**To do**
Where the lines below hold images, skip those and copy every word exactly.

**Exercise inputs**
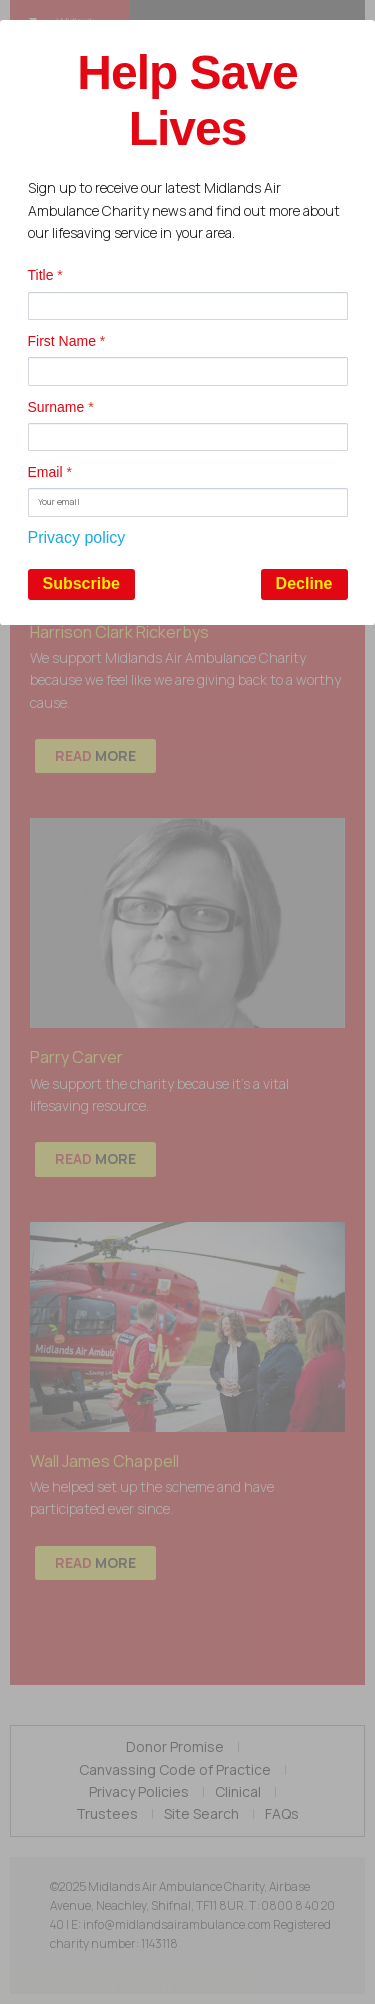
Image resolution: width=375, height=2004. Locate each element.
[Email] (188, 502)
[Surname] (188, 437)
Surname (61, 407)
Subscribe (81, 583)
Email (50, 472)
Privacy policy (77, 537)
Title (45, 275)
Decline (304, 583)
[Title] (188, 306)
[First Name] (188, 371)
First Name (67, 341)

**Written answer**
Image resolution: width=375, height=2004. Locate each element.
[Email] (188, 502)
[Surname] (188, 437)
Surname (61, 407)
Subscribe (81, 583)
Email (50, 472)
Privacy policy (77, 537)
Title (45, 275)
Decline (304, 583)
[Title] (188, 306)
[First Name] (188, 371)
First Name (67, 341)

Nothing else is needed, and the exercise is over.